■ **Materials provided**
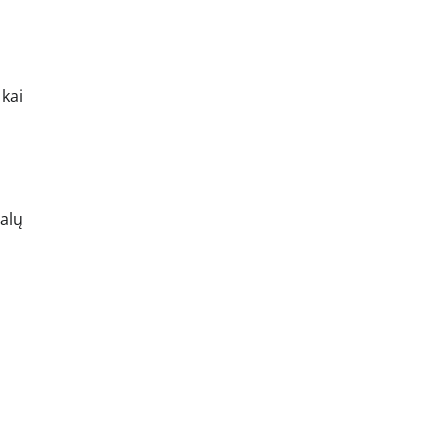
 kai
ralų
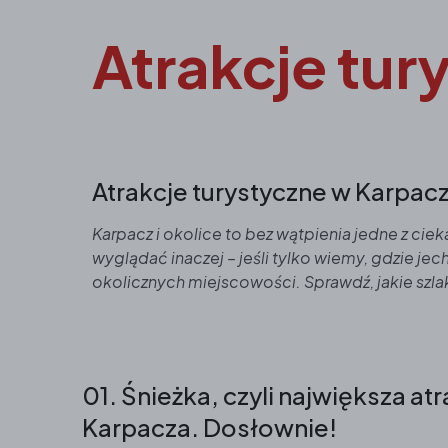
Atrakcje tur
Atrakcje turystyczne w Karpac
Karpacz i okolice to bez wątpienia jedne z c
wyglądać inaczej – jeśli tylko wiemy, gdzie je
okolicznych miejscowości. Sprawdź, jakie szlak
01. Śnieżka, czyli największa atr
Karpacza. Dosłownie!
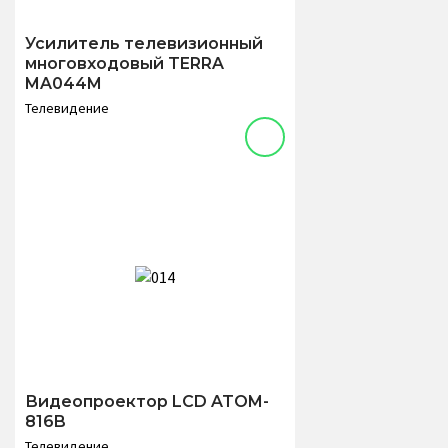
Усилитель телевизионный
многовходовый TERRA
MA044M
Телевидение
Видеопроектор LCD ATOM-
816B
Телевидение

■ **Activity**
Repeat the records word for word. Leave out whatever pictures they hold.

■ **Written solution**
 kai
ralų
Atrakcje tur
Atrakcje turystyczne w Karpac
Karpacz i okolice to bez wątpienia jedne z c
wyglądać inaczej – jeśli tylko wiemy, gdzie je
okolicznych miejscowości. Sprawdź, jakie szlak
01. Śnieżka, czyli największa atr
Karpacza. Dosłownie!
Усилитель телевизионный
многовходовый TERRA
MA044M
Телевидение
Видеопроектор LCD ATOM-
816B
Телевидение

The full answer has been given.